The rigidity of the language can mean more costly tradeoffs with an
approach like this. In his 2004 article on dependency
injection and service locator patterns, Martin Fowler talks about using a
role interface to reduce coupling
of dependencies in Java despite the lack of structural types or first
order functions. I would definitely consider this approach if I were
working in Java.

I intend to port this project to several other strongly-typed languages to see how
well the pattern applies in other contexts. Having ported it so far to
Kotlin and Go,
there are signs that the pattern applies, but not without requiring some adjustments. I also believe
that I might have to port it more than once to each language to get a better sense
of what adjustments produce the best results.
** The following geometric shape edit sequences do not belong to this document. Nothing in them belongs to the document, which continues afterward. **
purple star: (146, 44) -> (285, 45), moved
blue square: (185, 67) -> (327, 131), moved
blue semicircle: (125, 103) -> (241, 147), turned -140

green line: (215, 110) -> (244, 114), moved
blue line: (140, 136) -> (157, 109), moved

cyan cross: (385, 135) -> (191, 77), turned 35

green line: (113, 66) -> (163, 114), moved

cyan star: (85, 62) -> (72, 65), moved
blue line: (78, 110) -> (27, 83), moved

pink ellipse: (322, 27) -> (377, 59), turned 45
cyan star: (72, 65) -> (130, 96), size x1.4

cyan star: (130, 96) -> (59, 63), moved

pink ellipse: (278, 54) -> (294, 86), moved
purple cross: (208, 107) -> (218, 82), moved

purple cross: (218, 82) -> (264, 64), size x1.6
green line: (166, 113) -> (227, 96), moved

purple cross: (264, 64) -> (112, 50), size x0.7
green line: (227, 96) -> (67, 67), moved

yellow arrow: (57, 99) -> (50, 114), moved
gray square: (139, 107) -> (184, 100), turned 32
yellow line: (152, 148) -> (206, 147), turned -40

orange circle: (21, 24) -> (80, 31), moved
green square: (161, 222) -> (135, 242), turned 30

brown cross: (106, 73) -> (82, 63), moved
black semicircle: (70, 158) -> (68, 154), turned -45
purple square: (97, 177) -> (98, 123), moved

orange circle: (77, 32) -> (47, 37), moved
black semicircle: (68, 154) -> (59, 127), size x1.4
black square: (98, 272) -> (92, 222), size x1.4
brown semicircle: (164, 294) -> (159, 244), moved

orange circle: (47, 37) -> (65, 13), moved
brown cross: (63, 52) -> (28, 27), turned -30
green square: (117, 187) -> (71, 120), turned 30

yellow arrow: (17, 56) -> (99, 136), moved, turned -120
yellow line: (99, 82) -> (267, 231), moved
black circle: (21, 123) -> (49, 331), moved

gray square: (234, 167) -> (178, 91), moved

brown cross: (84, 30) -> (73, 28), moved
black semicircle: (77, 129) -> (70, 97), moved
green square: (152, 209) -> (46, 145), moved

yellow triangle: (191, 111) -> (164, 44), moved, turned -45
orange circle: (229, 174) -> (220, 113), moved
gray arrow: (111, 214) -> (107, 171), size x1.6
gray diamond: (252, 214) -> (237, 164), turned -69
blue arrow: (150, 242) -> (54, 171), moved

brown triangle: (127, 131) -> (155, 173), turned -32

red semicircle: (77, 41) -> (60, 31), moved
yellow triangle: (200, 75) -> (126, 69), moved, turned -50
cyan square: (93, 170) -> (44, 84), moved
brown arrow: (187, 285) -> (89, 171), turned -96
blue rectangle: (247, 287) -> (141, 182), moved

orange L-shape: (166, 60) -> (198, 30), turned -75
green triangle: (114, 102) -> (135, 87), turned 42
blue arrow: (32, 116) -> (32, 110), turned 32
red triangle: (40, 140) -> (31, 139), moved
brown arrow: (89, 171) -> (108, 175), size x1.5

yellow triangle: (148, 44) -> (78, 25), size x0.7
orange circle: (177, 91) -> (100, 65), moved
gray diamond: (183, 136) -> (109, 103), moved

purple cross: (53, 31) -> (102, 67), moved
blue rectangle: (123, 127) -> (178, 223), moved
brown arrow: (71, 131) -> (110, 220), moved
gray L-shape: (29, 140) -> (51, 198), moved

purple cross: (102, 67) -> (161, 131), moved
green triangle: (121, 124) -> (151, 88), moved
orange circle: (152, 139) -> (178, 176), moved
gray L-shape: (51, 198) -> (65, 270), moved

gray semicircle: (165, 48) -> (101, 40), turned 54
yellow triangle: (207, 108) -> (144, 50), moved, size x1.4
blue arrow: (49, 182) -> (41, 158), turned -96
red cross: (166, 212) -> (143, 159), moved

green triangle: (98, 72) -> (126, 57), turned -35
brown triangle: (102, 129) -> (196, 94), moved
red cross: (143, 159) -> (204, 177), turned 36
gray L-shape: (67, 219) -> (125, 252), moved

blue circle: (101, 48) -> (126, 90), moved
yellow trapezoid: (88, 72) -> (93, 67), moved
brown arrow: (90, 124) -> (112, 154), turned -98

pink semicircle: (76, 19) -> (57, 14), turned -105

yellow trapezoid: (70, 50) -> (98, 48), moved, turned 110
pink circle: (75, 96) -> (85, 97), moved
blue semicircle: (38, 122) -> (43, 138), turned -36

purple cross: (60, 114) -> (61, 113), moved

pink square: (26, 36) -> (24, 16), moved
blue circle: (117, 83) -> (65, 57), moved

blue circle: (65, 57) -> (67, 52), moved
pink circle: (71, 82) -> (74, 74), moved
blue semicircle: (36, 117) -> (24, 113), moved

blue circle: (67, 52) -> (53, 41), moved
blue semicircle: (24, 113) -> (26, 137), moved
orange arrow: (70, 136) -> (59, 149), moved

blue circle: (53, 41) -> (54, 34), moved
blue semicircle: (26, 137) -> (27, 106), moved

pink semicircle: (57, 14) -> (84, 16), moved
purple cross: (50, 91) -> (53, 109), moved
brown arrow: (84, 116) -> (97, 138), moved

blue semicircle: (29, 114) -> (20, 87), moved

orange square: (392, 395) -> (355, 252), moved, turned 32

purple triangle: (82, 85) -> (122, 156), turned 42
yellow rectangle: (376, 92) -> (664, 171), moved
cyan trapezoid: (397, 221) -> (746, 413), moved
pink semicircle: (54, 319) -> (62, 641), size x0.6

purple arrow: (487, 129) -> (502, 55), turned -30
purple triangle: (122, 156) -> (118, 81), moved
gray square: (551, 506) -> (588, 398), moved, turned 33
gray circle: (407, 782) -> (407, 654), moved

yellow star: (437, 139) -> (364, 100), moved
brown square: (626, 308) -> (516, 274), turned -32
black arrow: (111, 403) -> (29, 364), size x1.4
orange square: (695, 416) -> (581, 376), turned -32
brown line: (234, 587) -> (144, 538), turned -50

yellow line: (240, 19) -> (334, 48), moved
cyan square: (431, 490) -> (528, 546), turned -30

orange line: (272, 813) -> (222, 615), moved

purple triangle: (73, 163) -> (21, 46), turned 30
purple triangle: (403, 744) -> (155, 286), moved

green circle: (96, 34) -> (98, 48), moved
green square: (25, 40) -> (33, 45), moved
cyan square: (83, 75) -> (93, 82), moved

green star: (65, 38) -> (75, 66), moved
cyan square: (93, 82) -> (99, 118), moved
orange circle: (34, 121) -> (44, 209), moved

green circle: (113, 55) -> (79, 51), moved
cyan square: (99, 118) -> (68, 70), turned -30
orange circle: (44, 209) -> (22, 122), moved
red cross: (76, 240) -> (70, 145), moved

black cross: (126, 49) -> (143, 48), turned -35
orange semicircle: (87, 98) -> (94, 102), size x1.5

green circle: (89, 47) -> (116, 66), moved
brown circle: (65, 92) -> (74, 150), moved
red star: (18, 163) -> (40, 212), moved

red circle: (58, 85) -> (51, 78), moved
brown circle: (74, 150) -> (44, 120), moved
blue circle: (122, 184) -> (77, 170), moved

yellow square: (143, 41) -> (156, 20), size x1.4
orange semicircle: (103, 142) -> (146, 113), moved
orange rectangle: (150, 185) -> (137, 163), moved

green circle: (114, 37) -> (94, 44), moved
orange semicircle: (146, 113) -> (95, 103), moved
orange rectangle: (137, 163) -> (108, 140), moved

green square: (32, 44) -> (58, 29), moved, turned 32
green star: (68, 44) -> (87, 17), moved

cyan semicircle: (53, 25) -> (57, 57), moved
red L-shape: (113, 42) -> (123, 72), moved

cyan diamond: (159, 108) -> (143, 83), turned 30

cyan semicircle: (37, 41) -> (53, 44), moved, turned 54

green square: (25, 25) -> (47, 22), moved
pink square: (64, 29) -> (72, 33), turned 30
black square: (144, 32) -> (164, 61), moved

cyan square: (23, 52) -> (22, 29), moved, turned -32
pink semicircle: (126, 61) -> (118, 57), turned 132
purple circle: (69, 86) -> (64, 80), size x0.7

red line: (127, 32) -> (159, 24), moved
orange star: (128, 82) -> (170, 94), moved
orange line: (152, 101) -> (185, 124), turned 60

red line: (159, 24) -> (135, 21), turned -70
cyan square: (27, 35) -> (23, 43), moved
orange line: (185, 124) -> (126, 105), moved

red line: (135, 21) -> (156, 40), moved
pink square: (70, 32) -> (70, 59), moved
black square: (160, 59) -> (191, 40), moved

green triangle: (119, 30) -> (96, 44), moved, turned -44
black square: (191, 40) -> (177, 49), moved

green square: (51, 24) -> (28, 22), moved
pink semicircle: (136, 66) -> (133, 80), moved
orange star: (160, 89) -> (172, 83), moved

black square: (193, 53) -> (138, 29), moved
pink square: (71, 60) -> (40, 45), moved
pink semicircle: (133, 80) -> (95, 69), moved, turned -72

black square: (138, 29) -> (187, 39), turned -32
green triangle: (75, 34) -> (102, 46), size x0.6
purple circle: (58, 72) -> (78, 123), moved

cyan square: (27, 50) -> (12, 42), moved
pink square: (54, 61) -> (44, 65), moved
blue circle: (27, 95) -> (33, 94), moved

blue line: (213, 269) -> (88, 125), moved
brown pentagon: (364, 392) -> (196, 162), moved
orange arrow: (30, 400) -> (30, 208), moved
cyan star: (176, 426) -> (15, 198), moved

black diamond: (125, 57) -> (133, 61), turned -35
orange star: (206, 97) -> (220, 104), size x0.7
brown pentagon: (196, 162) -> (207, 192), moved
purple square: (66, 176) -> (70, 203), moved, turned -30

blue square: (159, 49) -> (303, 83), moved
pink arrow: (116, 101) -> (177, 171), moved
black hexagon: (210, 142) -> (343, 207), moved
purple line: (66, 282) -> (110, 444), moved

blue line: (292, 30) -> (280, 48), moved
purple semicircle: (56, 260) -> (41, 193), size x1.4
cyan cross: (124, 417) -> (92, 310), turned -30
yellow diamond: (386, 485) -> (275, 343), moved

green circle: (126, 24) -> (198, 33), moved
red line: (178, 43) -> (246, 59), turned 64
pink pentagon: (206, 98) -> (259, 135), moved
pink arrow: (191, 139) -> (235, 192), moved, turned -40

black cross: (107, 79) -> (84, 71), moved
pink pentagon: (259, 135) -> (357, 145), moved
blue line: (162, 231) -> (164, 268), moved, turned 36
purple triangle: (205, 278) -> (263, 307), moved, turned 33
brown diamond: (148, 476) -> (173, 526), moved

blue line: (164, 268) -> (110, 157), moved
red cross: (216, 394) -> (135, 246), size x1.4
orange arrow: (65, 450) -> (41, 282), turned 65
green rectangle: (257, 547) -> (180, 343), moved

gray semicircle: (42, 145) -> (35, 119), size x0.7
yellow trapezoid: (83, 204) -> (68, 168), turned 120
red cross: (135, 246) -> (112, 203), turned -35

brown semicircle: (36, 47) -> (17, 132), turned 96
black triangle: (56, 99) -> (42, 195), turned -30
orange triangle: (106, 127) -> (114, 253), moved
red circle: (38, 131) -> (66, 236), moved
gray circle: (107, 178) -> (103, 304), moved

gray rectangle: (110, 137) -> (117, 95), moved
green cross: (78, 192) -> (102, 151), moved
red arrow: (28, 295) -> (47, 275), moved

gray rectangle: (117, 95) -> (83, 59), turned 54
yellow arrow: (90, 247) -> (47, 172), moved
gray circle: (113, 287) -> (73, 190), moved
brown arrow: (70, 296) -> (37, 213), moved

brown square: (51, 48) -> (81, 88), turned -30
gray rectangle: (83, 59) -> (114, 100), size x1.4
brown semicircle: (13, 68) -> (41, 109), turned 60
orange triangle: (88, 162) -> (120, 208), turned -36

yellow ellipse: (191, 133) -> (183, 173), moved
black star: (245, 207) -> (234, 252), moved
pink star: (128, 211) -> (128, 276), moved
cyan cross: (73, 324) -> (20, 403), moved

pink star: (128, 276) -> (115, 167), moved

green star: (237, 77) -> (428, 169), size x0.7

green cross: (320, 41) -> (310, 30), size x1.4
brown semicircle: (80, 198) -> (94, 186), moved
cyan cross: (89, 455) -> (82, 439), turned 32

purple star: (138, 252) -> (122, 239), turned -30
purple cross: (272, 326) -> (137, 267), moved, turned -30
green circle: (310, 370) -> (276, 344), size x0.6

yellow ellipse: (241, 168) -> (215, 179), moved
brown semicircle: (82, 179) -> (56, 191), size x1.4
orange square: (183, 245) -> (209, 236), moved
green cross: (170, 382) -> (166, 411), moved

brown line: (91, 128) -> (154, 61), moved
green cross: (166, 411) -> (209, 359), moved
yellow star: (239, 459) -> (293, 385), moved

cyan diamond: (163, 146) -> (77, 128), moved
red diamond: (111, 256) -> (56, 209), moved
More explanation on the choices I made
and my sense of the results are documented in the respective repositories.

In summary

By choosing to fulfill dependency contracts with functions rather than
classes, minimizing the code sharing between modules and driving the
design through tests, I can create a system composed of highly discrete,
evolvable, but still type-safe modules. If you have similar priorities in
your next project, consider adopting some aspects of the approach I have
outlined. Be aware, however, that choosing a foundational approach for
your project is rarely as simple as selecting the “best practice” requires
taking into account other factors, such as the idioms of your tech stack and the
skills of your team. There are many ways to
put a system together, each with a complex set of tradeoffs. That makes software architecture
often difficult and always engaging. I wouldn’t have it any other way.